A group of University academics are giving up their Saturday mornings to take part in an initiative to encourage more girls to consider a career in science, technology, engineering, mathematics and construction.

The all-female experts are on a quest to dispel gender stereotypes around these subjects by running a series of special events to inspire Year 9 girls who may not have considered moving into these fields.

Discover! Clubs are hands-on taster sessions delving into the worlds of science, technology, engineering and maths. With the sessions held previously at the University already proving a success, this year saw the initiative expand into the Swansea and Gwent regions through Women in Science, Engineering and Construction (WISE) funding from the Welsh Assembly Government.

Dr Vicki Stevenson, Welsh School of Architecture and chair of Wise (Women into Science, Engineering and Construction) in Wales is one of the organisers of the sessions. She said: "Although we may not realise it, there is lots of subtle stereotyping happening throughout childhood which mean that even before the end of primary school girls are picking up the idea that engineering and science are not suitable for girls. These sessions are designed to show just how rewarding careers in these subject areas can be regardless of background and gender.

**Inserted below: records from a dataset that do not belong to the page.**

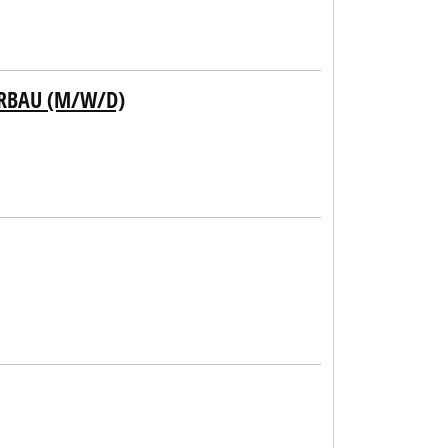
URBAU (M/W/D)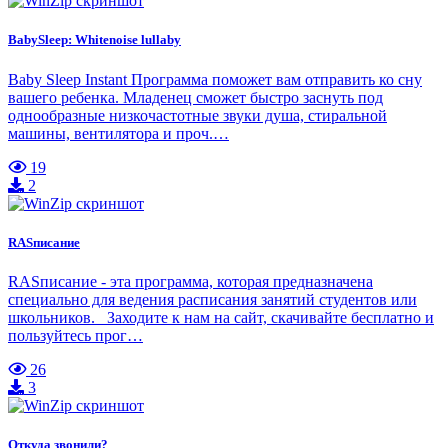
BabySleep: Whitenoise lullaby
Baby Sleep Instant Программа поможет вам отправить ко сну
вашего ребенка. Младенец сможет быстро заснуть под
однообразные низкочастотные звуки душа, стиральной
машины, вентилятора и проч.…
19
2
RASписание
RASписание - эта программа, которая предназначена
специально для ведения расписания занятий студентов или
школьников. Заходите к нам на сайт, скачивайте бесплатно и
пользуйтесь прог…
26
3
Откуда звонили?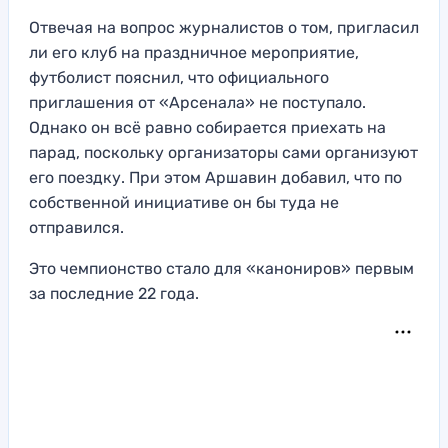
Отвечая на вопрос журналистов о том, пригласил
ли его клуб на праздничное мероприятие,
футболист пояснил, что официального
приглашения от «Арсенала» не поступало.
Однако он всё равно собирается приехать на
парад, поскольку организаторы сами организуют
его поездку. При этом Аршавин добавил, что по
собственной инициативе он бы туда не
отправился.
Это чемпионство стало для «канониров» первым
за последние 22 года.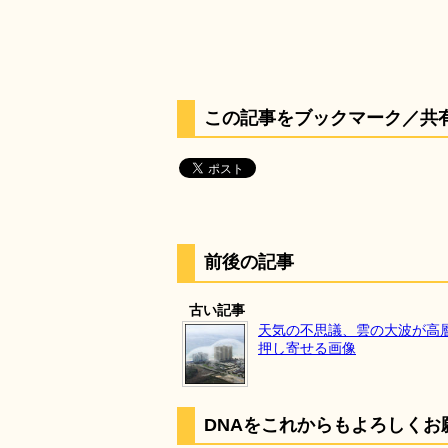
この記事をブックマーク／共
前後の記事
古い記事
天気の不思議、雲の大波が高
押し寄せる画像
DNAをこれからもよろしくお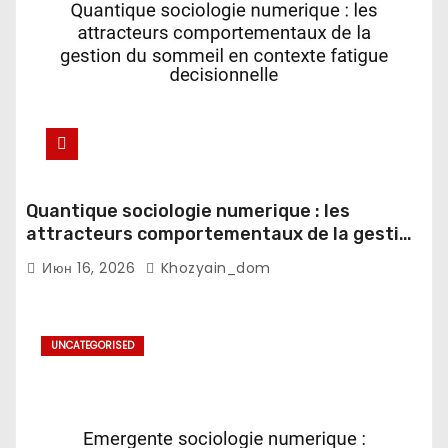
Quantique sociologie numerique : les
attracteurs comportementaux de la gestion
du sommeil en contexte fatigue
Июн 16, 2026
Khozyain_dom
decisionnelle
UNCATEGORISED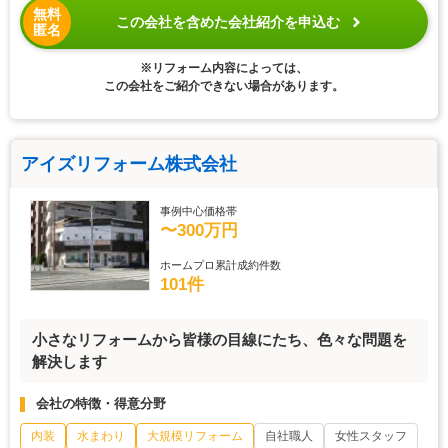
無料
この会社を含めた会社紹介を申込む
匿名
※リフォーム内容によっては、
この会社をご紹介できない場合があります。
アイズリフォーム株式会社
事例中心価格帯
〜300万円
ホームプロ累計成約件数
101件
小さなリフォームから皆様の目線にたち、色々な問題を
解決します
会社の特徴・得意分野
内装
水まわり
大規模リフォーム
自社職人
女性スタッフ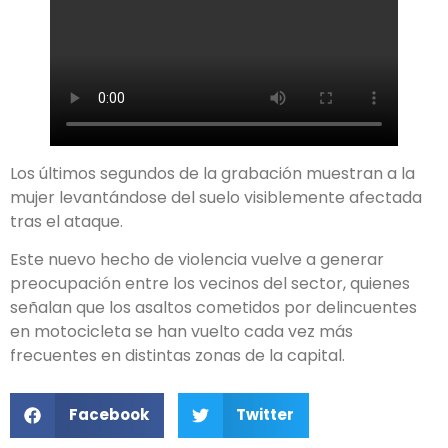
Los últimos segundos de la grabación muestran a la
mujer levantándose del suelo visiblemente afectada
tras el ataque.
Este nuevo hecho de violencia vuelve a generar
preocupación entre los vecinos del sector, quienes
señalan que los asaltos cometidos por delincuentes
en motocicleta se han vuelto cada vez más
frecuentes en distintas zonas de la capital.
Facebook
Twitter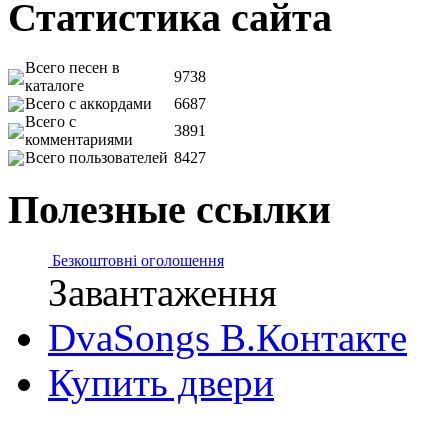
Статистика сайта
Всего песен в
9738
каталоге
Всего с аккордами
6687
Всего с
3891
комментариями
Всего пользователей
8427
Полезные ссылки
Безкоштовні оголошення
Завантаження
DvaSongs В.Контакте
Купить двери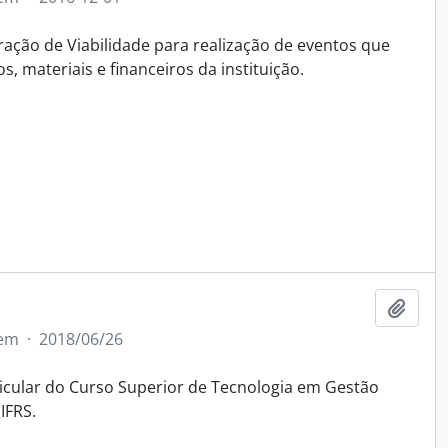
ração de Viabilidade para realização de eventos que
s, materiais e financeiros da instituição.
Add t
tem
·
2018/06/26
icular do Curso Superior de Tecnologia em Gestão
IFRS.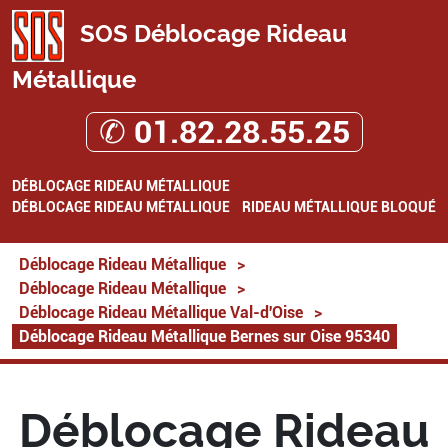
SOS Déblocage Rideau
Métallique
✆ 01.82.28.55.25
DÉBLOCAGE RIDEAU MÉTALLIQUE
DÉBLOCAGE RIDEAU MÉTALLIQUE
RIDEAU MÉTALLIQUE BLOQUÉ
Déblocage Rideau Métallique
>
Déblocage Rideau Métallique
>
Déblocage Rideau Métallique Val-d'Oise
>
Déblocage Rideau Métallique Bernes sur Oise 95340
Déblocage Rideau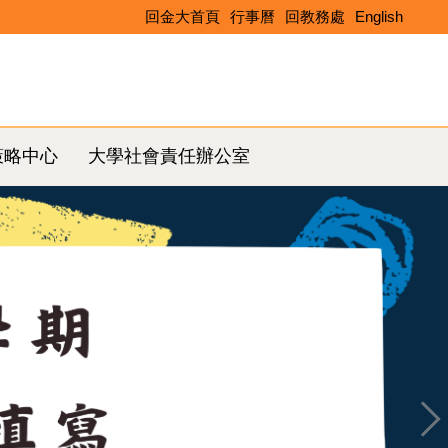
回金大首頁
行事曆
回教務處
English
Search
策略中心
大學社會責任辦公室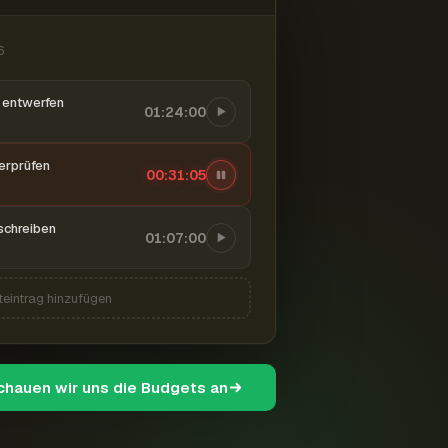
6
entwerfen
01:24:00
berprüfen
00:31:06
schreiben
01:07:00
teintrag hinzufügen
schauen wir uns die Budgets an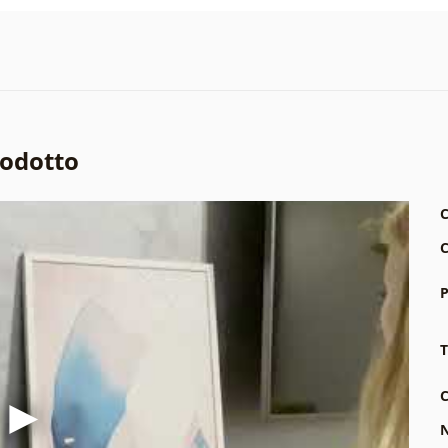
rodotto
C
C
P
T
C
N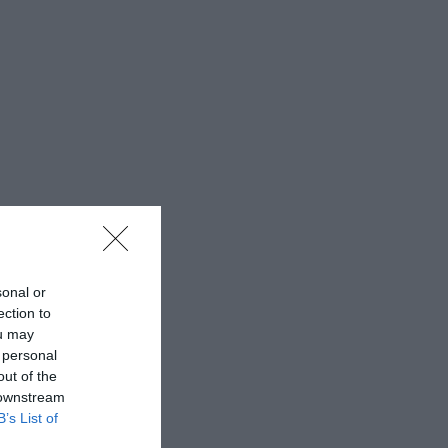
sonal or
ection to
ou may
 personal
out of the
 downstream
B’s List of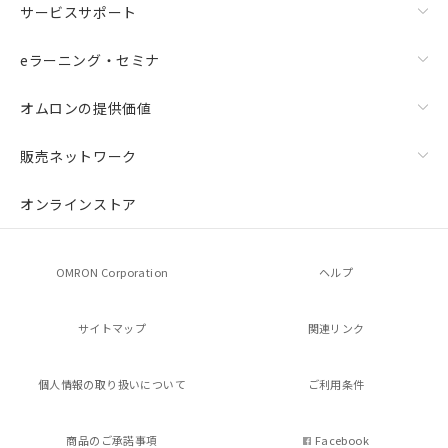
サービスサポート
eラーニング・セミナ
オムロンの提供価値
販売ネットワーク
オンラインストア
OMRON Corporation
ヘルプ
サイトマップ
関連リンク
個人情報の
取り扱いについて
ご利用条件
商品のご承諾事項
Facebook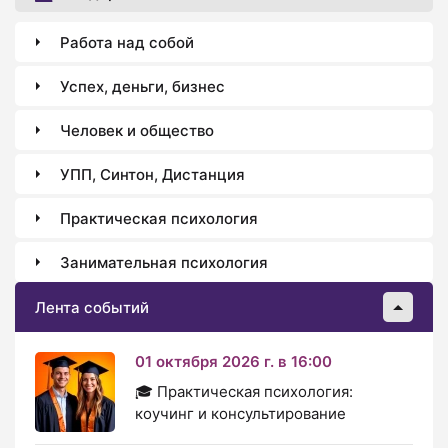
Работа над собой
Успех, деньги, бизнес
Человек и общество
УПП, Синтон, Дистанция
Практическая психология
Занимательная психология
Лента событий
01 октября 2026 г. в 16:00
🎓 Практическая психология:
коучинг и консультирование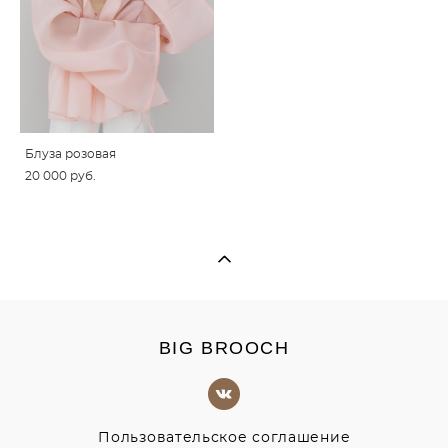
Блуза розовая
20 000 pуб.
BIG BROOCH
Пользовательское соглашение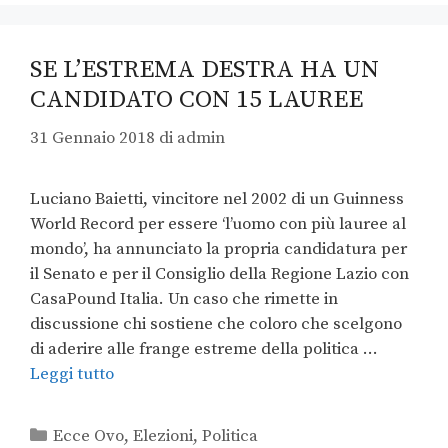
SE L’ESTREMA DESTRA HA UN
CANDIDATO CON 15 LAUREE
31 Gennaio 2018
di
admin
Luciano Baietti, vincitore nel 2002 di un Guinness
World Record per essere ‘l’uomo con più lauree al
mondo’, ha annunciato la propria candidatura per
il Senato e per il Consiglio della Regione Lazio con
CasaPound Italia. Un caso che rimette in
discussione chi sostiene che coloro che scelgono
di aderire alle frange estreme della politica …
Leggi tutto
Ecce Ovo
,
Elezioni
,
Politica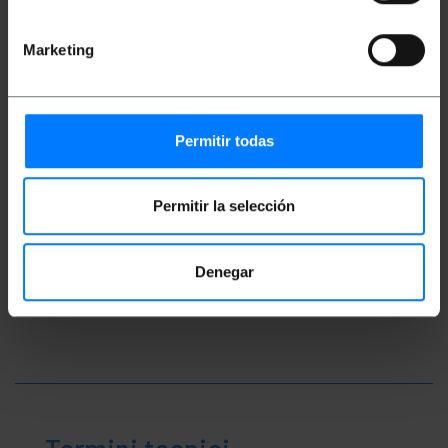
Misure e pesi
Marketing
Peso lordo: 100 g
Numero di pacchi: 1
Permitir todas
Classificazione
Permitir la selección
Denegar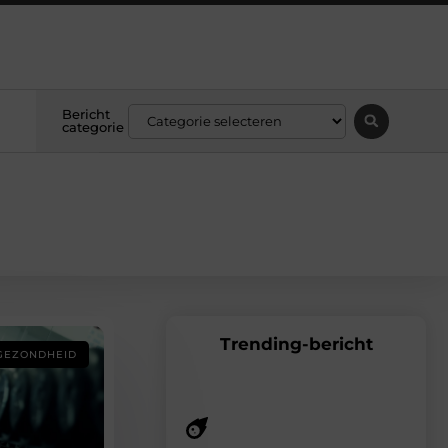
Bericht
categorie
Trending-bericht
GEZONDHEID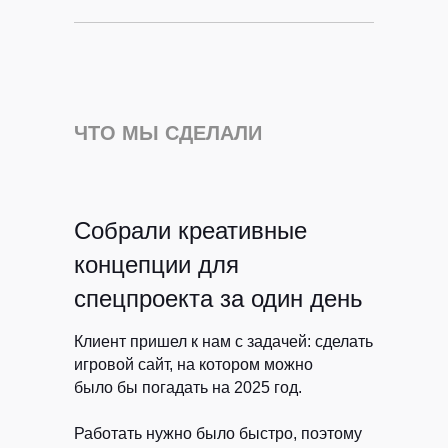
ЧТО МЫ СДЕЛАЛИ
Собрали креативные
концепции для
спецпроекта за один день
Клиент пришел к нам с задачей: сделать
игровой сайт, на котором можно
было бы погадать на 2025 год.
Работать нужно было быстро, поэтому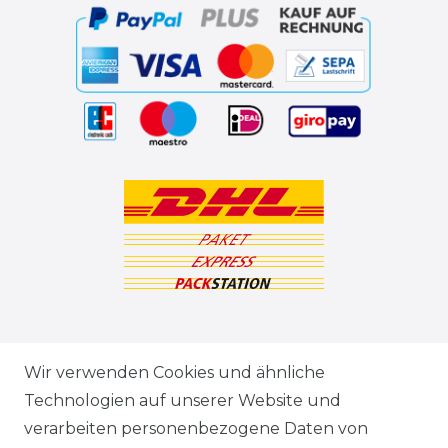
ZAHLUNGSARTEN
Wir verwenden Cookies und ähnliche
Technologien auf unserer Website und
VERSANDARTEN & -KOSTEN
verarbeiten personenbezogene Daten von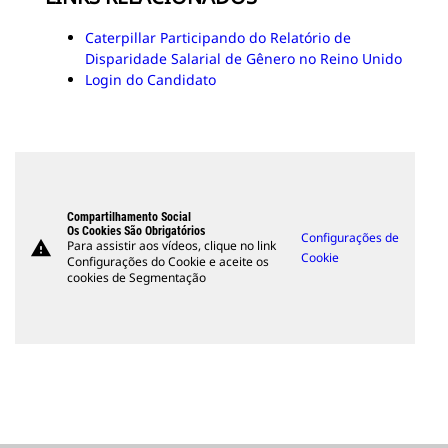
Caterpillar Participando do Relatório de
Disparidade Salarial de Gênero no Reino Unido
Login do Candidato
Compartilhamento Social
Os Cookies São Obrigatórios
Configurações de
warning
Para assistir aos vídeos, clique no link
Cookie
Configurações do Cookie e aceite os
cookies de Segmentação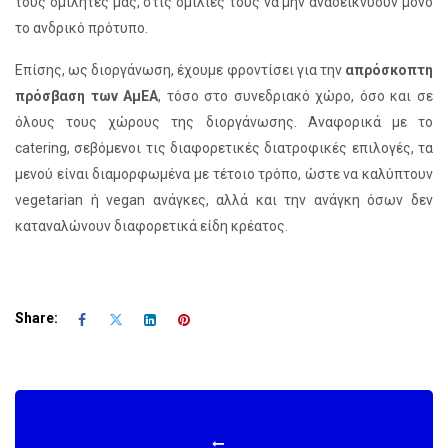
τους ομιλητές μας, στις ομιλίες τους να μην αναδεικνύουν μόνο
το ανδρικό πρότυπο.
Επίσης, ως διοργάνωση, έχουμε φροντίσει για την
απρόσκοπτη
πρόσβαση των ΑμΕΑ
, τόσο στο συνεδριακό χώρο, όσο και σε
όλους τους χώρους της διοργάνωσης. Αναφορικά με τo
catering, σεβόμενοι τις διαφορετικές διατροφικές επιλογές, τα
μενού είναι διαμορφωμένα με τέτοιο τρόπο, ώστε να καλύπτουν
vegetarian ή vegan ανάγκες, αλλά και την ανάγκη όσων δεν
καταναλώνουν διαφορετικά είδη κρέατος.
Share:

"Since expanding into the other regions, the number of girls with access to Discover! has tripled. We have also been able to increase the range of topics to include glaciology, bio-remediation, forensic techniques and human computing."

The original Cardiff and Vale Discover! club has been running for three years. This year it has included topics such as DNA analysis, developing an artificial hand, mineral based textile design and using the Faulkes Telescope whose operations centre is in the School of Physics and Astronomy. They will also have the opportunity to go on industrial visits to the RWE nPower power station at Aberthaw, a Carillion civil engineering project on the M4 and British Airways Maintenance Cardiff.

Several of the Cardiff ‘Discover!’ sessions have taken place at the University involving more than eight female academics and researchers, including Science Made Simple director, Wendy Sadler and support from Professor Karen Holford, the first female professor in the School of Engineering and the winner of the 2007 WISE Excellence Award.

They sessions are jointly organised with Careers Wales Cardiff and Vale, Careers Wales Gwent, Swansea University, Careers Wales West and Construction Skills.